- **Task prompt**: Below are records with pictures in them. Output exactly the lines from the one with "Фигурки животных" through the one with "Joomla SEF URLs by Artio", both included, and leave every picture out; give only those lines.

Saved entries
========

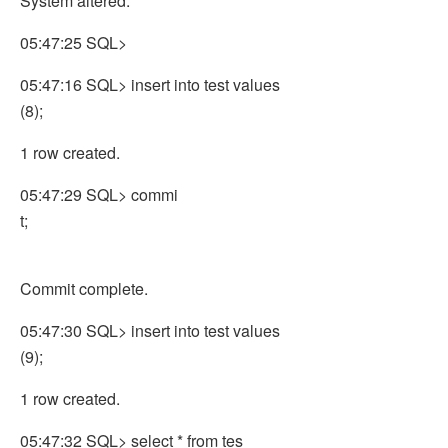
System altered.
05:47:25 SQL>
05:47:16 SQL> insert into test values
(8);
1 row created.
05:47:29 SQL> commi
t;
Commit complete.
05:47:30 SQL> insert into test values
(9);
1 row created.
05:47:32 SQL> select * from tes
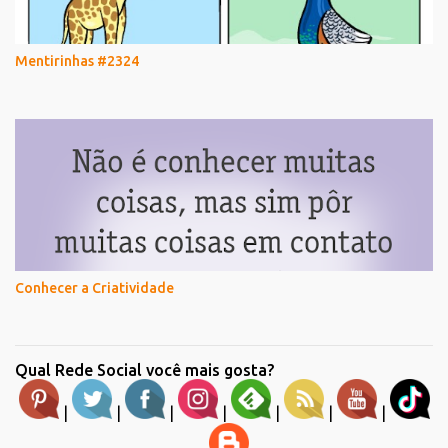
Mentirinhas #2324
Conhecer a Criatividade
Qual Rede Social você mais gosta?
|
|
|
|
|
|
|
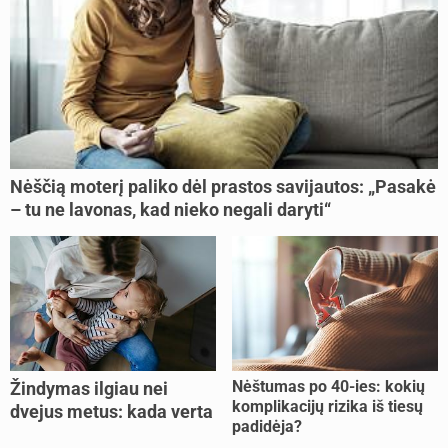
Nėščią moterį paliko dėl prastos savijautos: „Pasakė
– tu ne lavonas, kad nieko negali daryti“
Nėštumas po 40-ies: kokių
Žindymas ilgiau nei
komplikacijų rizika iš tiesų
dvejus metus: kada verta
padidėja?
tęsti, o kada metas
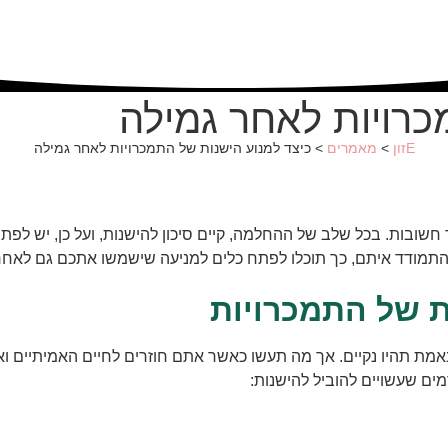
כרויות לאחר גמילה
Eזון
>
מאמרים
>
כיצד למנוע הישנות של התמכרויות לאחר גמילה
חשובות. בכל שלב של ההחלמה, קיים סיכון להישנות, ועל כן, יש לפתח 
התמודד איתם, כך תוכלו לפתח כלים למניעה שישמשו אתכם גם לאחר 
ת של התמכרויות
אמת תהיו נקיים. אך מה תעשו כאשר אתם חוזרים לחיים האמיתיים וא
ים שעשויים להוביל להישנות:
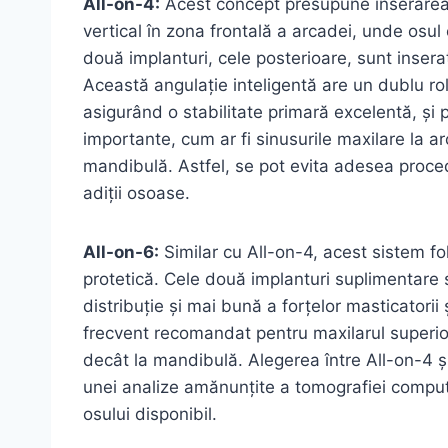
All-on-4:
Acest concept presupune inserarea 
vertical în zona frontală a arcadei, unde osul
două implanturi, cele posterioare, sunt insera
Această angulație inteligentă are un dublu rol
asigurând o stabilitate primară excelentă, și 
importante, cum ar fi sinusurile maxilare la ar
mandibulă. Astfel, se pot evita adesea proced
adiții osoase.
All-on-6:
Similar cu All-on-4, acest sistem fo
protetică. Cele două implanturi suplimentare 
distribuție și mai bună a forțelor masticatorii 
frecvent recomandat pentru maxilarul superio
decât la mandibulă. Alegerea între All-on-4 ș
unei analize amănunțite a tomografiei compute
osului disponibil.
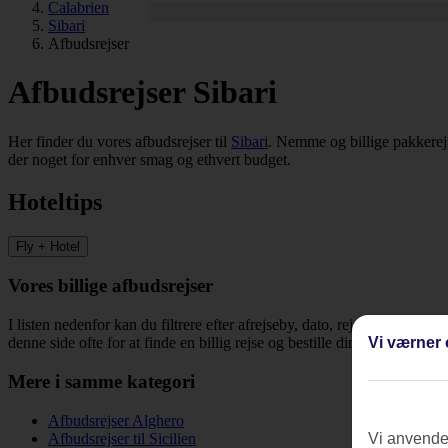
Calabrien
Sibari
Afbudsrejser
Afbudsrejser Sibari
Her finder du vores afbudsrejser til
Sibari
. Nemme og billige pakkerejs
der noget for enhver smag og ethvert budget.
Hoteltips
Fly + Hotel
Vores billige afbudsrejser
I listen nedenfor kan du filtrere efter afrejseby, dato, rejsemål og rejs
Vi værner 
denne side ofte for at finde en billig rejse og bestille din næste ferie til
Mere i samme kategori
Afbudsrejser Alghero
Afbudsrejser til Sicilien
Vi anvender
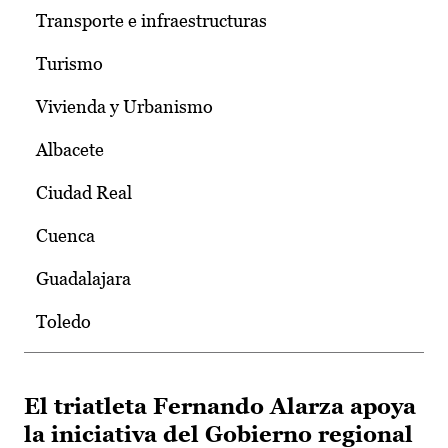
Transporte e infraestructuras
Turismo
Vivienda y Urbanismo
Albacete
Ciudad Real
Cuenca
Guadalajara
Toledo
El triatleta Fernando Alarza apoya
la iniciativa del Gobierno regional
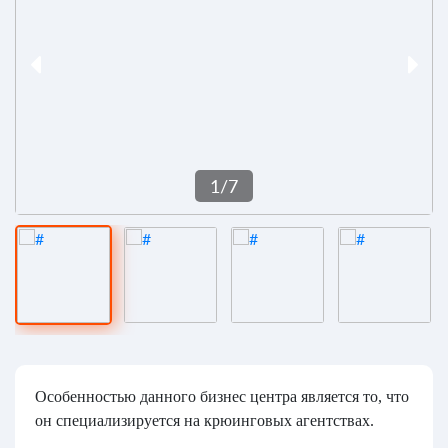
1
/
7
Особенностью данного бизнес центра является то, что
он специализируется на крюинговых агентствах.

========

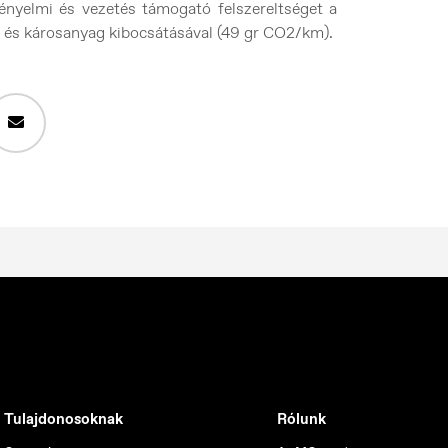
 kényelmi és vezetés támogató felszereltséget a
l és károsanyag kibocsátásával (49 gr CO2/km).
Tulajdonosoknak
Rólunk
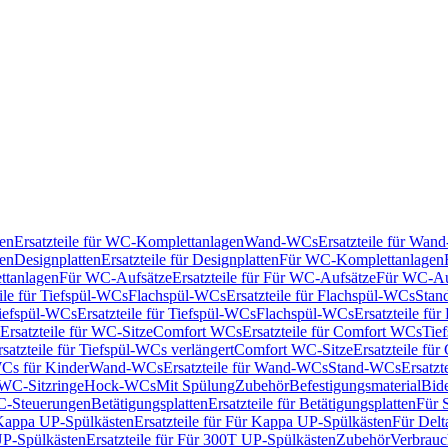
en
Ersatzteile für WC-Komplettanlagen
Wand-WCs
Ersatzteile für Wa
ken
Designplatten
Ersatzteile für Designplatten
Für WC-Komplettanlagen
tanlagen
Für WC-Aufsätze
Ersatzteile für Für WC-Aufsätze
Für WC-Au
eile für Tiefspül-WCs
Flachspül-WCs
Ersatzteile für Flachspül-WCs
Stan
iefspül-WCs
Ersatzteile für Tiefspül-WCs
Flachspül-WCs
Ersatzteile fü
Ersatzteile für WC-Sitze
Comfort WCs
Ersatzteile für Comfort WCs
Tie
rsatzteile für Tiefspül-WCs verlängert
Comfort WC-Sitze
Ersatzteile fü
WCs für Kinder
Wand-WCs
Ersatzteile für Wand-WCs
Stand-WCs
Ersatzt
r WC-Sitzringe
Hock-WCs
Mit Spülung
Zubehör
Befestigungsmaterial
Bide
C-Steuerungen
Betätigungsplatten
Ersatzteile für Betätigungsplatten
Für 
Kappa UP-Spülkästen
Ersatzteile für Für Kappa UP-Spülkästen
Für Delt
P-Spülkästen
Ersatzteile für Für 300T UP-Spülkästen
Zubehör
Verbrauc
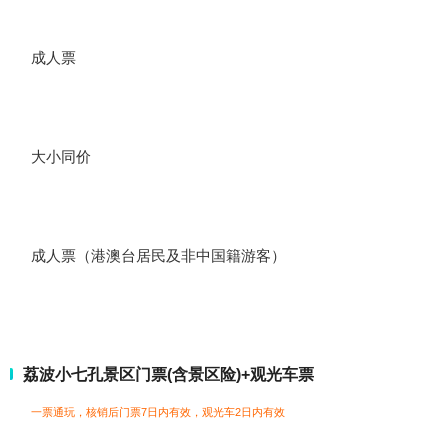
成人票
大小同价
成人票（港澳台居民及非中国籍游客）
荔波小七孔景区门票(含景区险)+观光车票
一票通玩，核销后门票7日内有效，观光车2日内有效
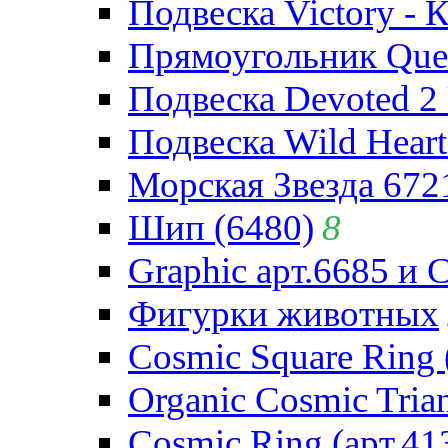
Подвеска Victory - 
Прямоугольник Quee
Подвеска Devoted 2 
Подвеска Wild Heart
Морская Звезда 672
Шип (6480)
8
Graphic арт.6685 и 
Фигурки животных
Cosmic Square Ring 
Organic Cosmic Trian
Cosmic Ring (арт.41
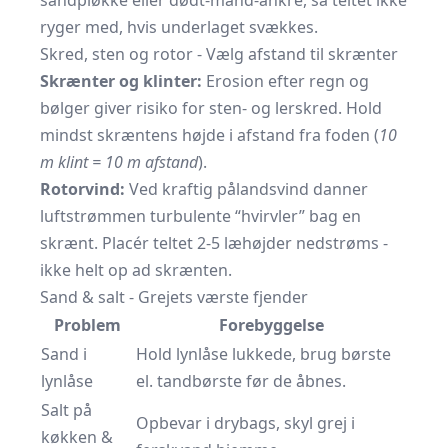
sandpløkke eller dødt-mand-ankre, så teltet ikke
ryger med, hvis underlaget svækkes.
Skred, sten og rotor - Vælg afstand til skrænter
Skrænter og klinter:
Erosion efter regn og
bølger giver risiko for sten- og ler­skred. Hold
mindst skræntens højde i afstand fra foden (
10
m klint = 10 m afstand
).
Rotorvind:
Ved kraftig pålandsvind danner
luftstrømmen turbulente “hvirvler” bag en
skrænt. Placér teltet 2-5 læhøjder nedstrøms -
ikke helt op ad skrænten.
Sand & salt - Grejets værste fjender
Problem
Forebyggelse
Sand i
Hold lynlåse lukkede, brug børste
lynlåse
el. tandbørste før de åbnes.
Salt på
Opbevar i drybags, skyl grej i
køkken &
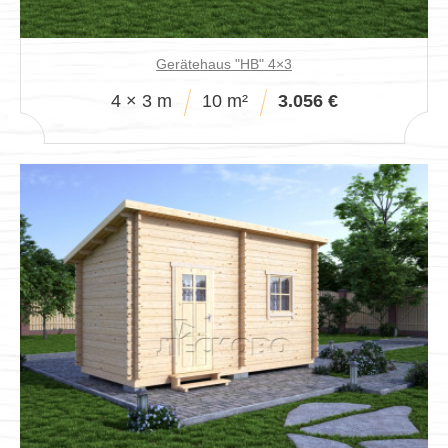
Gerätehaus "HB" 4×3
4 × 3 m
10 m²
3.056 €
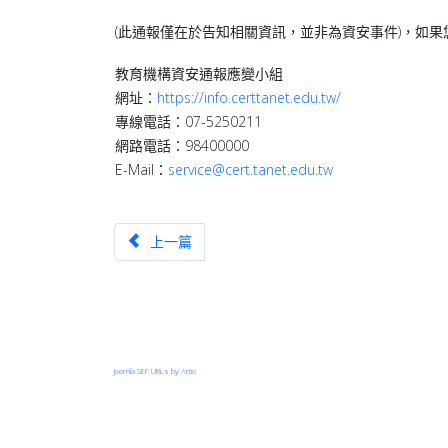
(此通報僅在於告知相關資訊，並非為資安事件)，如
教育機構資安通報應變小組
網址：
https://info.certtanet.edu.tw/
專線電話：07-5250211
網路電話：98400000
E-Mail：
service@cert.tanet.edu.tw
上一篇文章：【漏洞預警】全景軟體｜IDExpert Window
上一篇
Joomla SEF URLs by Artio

========

- **Result**:
Фигурки животных
Cosmic Square Ring 
Organic Cosmic Trian
Cosmic Ring (арт.41
sandpløkke eller dødt-mand-ankre, så teltet ikke
ryger med, hvis underlaget svækkes.
Skred, sten og rotor - Vælg afstand til skrænter
Skrænter og klinter:
Erosion efter regn og
bølger giver risiko for sten- og ler­skred. Hold
mindst skræntens højde i afstand fra foden (
10
m klint = 10 m afstand
).
Rotorvind:
Ved kraftig pålandsvind danner
luftstrømmen turbulente “hvirvler” bag en
skrænt. Placér teltet 2-5 læhøjder nedstrøms -
ikke helt op ad skrænten.
Sand & salt - Grejets værste fjender
Problem
Forebyggelse
Sand i
Hold lynlåse lukkede, brug børste
lynlåse
el. tandbørste før de åbnes.
Salt på
Opbevar i drybags, skyl grej i
køkken &
Gerätehaus "HB" 4×3
4 × 3 m
10 m²
3.056 €
(此通報僅在於告知相關資訊，並非為資安事件)，如
教育機構資安通報應變小組
網址：
https://info.certtanet.edu.tw/
專線電話：07-5250211
網路電話：98400000
E-Mail：
service@cert.tanet.edu.tw
上一篇文章：【漏洞預警】全景軟體｜IDExpert Window
上一篇
Joomla SEF URLs by Artio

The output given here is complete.